Normally I’d limit myself to one assertion per test, but in this case I feel it’s okay to have more than one. I have a couple reasons for this:

This test fails. Let’s make it pass.

Green

  validateScore(x) {
+   if (x === 'X') return 10
    return !isNaN(+x) ? x : 0
  }

Refactor

At this point I pause and ask myself if the code is as clean as it could be. The first thing that stands out is the name validateScore. I don’t love it, because the function is not really doing validation. It’s converting input to a number. I change the name of the function and update the callsites.

  inputToNumber(x) {
    if (x === 'X') return 10
    return !isNaN(+x) ? x : 0
  }

Next, I notice that the parameter name x says nothing about its value. It doesn’t even hint at what type it is. We can fix that.

  inputToNumber(c) {
    if (c === 'X') return 10
    return !isNaN(+c) ? c : 0
  }

The letter c hints that the variable holds a single-character string.
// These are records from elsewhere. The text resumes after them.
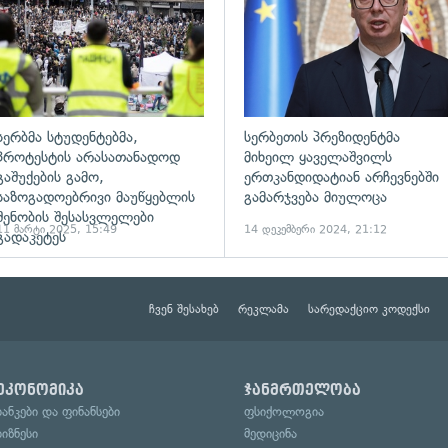
სერბმა სტუდენტებმა,
სერბეთის პრეზიდენტმა
პროტესტის არასათანადოდ
მიხეილ ყაველაშვილს
გაშუქების გამო,
ერთკანდიდატიან არჩევნებში
საზოგადოებრივი მაუწყებლის
გამარჯვება მიულოცა
შენობის შესასვლელები
11 მარტი 2025, 15:49
14 დეკემბერი 2024, 21:12
გადაკეტეს
ჩვენ შესახებ
რეკლამა
სარედაქციო კოდექსი
ეკონომიკა
ჯანმრთელობა
ბანკები და ფინანსები
ფსიქოლოგია
ბიზნესი
მედიცინა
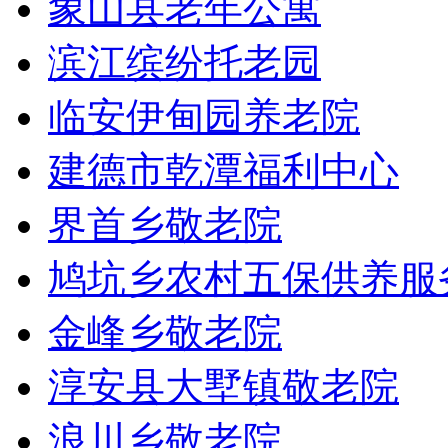
象山县老年公寓
滨江缤纷托老园
临安伊甸园养老院
建德市乾潭福利中心
界首乡敬老院
鸠坑乡农村五保供养服
金峰乡敬老院
淳安县大墅镇敬老院
浪川乡敬老院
In a longer function I might choose a more descriptive name, but this function is short enough that you can see all the usages of the parameter at a glance, so I don’t worry about it.

I do notice another problem, though: now that it’s clear that c is a character, our abuse of JavaScript’s weak typing stands out like a sore thumb. c : 0? Really? Who wrote this code?

Red

We just have to change one test to drive out the fix: inputToNumber('1') should now return 1.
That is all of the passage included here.